Union Bank Released its half year earnings last week about 3months after the end of the period or just at the close of business for the third quarter of 2012 financial year. Nevertheless, the bank released its half year results showing a return to profitability after a period of unsustainable losses. According to the Group Managing Director, Funke Osibodu, “The performance is attributed to full re-capitalisation, injection of new capital; support from AMCON with the clean- up of bad loans; faster service delivery to customers and other growth spurring polices of the Osibodu led management”. But could this be the reason why?
The Bank posted Gross Earnings of N58billion for the first half of this year as against N67.8billion when compared to the same period last year. Net Interest income however rose marginally by 2.2% to N34.7b when compared to the same period last year despite a drop in gross interest income.
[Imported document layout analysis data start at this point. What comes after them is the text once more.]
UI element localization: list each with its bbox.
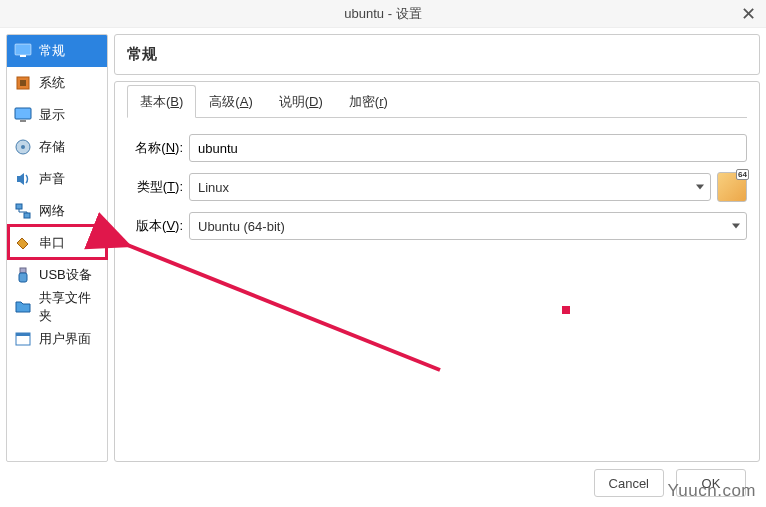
settings-panel: 基本(B) 高级(A) 说明(D) 加密(r) 名称(N):: [114, 81, 760, 462]
name-label: 名称(N):: [127, 139, 183, 157]
sidebar-item-audio[interactable]: 声音: [7, 163, 107, 195]
sidebar-item-label: 共享文件夹: [39, 289, 100, 325]
name-input[interactable]: [189, 134, 747, 162]
os-icon: [717, 172, 747, 202]
sidebar-item-label: 显示: [39, 106, 65, 124]
type-select[interactable]: Linux: [189, 173, 711, 201]
svg-rect-4: [15, 108, 31, 119]
tab-bar: 基本(B) 高级(A) 说明(D) 加密(r): [127, 85, 747, 118]
sidebar-item-storage[interactable]: 存储: [7, 131, 107, 163]
svg-rect-0: [15, 44, 31, 55]
main-panel: 常规 基本(B) 高级(A) 说明(D) 加密(r) 名: [114, 34, 760, 462]
sidebar-item-usb[interactable]: USB设备: [7, 259, 107, 291]
chevron-down-icon: [696, 185, 704, 190]
sidebar-item-label: 声音: [39, 170, 65, 188]
svg-rect-3: [20, 80, 26, 86]
sidebar-item-serial[interactable]: 串口: [7, 227, 107, 259]
type-label: 类型(T):: [127, 178, 183, 196]
type-select-value: Linux: [198, 180, 229, 195]
sidebar-item-label: 系统: [39, 74, 65, 92]
sidebar-item-ui[interactable]: 用户界面: [7, 323, 107, 355]
titlebar: ubuntu - 设置 ✕: [0, 0, 766, 28]
svg-rect-5: [20, 120, 26, 122]
chevron-down-icon: [732, 224, 740, 229]
sidebar-item-label: 用户界面: [39, 330, 91, 348]
sidebar-item-system[interactable]: 系统: [7, 67, 107, 99]
svg-rect-8: [16, 204, 22, 209]
speaker-icon: [14, 170, 32, 188]
display-icon: [14, 106, 32, 124]
folder-icon: [14, 298, 32, 316]
sidebar: 常规 系统 显示 存储 声音: [6, 34, 108, 462]
sidebar-item-label: 存储: [39, 138, 65, 156]
disk-icon: [14, 138, 32, 156]
svg-rect-1: [20, 55, 26, 57]
tab-basic[interactable]: 基本(B): [127, 85, 196, 118]
sidebar-item-shared[interactable]: 共享文件夹: [7, 291, 107, 323]
window-icon: [14, 330, 32, 348]
plug-icon: [14, 234, 32, 252]
network-icon: [14, 202, 32, 220]
sidebar-item-label: USB设备: [39, 266, 92, 284]
watermark: Yuucn.com: [667, 481, 756, 501]
svg-rect-9: [24, 213, 30, 218]
svg-point-7: [21, 145, 25, 149]
tab-encryption[interactable]: 加密(r): [336, 85, 401, 118]
sidebar-item-label: 串口: [39, 234, 65, 252]
monitor-icon: [14, 42, 32, 60]
svg-rect-13: [16, 333, 30, 336]
version-select[interactable]: Ubuntu (64-bit): [189, 212, 747, 240]
cancel-button[interactable]: Cancel: [594, 469, 664, 497]
version-label: 版本(V):: [127, 217, 183, 235]
tab-description[interactable]: 说明(D): [266, 85, 336, 118]
window-title: ubuntu - 设置: [344, 6, 421, 21]
sidebar-item-network[interactable]: 网络: [7, 195, 107, 227]
close-icon[interactable]: ✕: [741, 2, 756, 26]
page-title: 常规: [114, 34, 760, 75]
sidebar-item-display[interactable]: 显示: [7, 99, 107, 131]
sidebar-item-label: 常规: [39, 42, 65, 60]
usb-icon: [14, 266, 32, 284]
sidebar-item-general[interactable]: 常规: [7, 35, 107, 67]
sidebar-item-label: 网络: [39, 202, 65, 220]
svg-rect-10: [20, 268, 26, 273]
version-select-value: Ubuntu (64-bit): [198, 219, 285, 234]
chip-icon: [14, 74, 32, 92]
svg-rect-11: [19, 273, 27, 282]
tab-advanced[interactable]: 高级(A): [196, 85, 265, 118]
form-basic: 名称(N): 类型(T): Linux: [127, 118, 747, 240]
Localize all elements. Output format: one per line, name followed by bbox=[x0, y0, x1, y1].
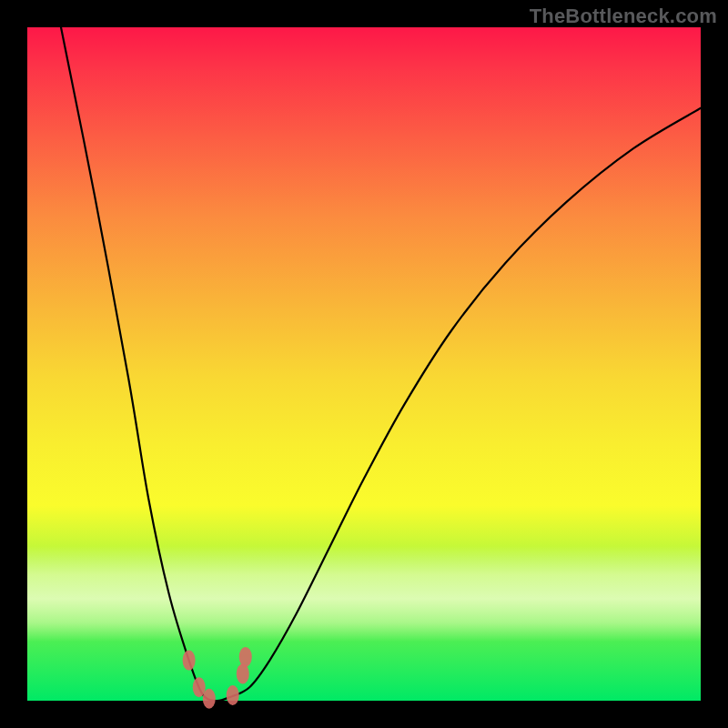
curve-marker bbox=[183, 651, 196, 671]
curve-markers bbox=[183, 647, 252, 709]
bottleneck-curve bbox=[61, 27, 701, 701]
curve-layer bbox=[0, 0, 728, 728]
watermark-text: TheBottleneck.com bbox=[530, 5, 717, 28]
curve-marker bbox=[237, 663, 249, 683]
curve-marker bbox=[203, 689, 216, 709]
curve-marker bbox=[239, 647, 252, 667]
curve-marker bbox=[227, 685, 239, 705]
This was achieved through an impressive 42% drop in interest expense during the period. This delivered an interest margin of 78% for the period better, a margin that is probably only bettered by their old foe, First Bank. Loan Impairment also dropped to N1.2billion as against N45billion in the same period last year, bringing their’s below industry trends. First Bank, GTB, Access Bank and Stanbic had impaired loans of N9b, N2.4b, N1.8b, N1.2b, respectively in the same period.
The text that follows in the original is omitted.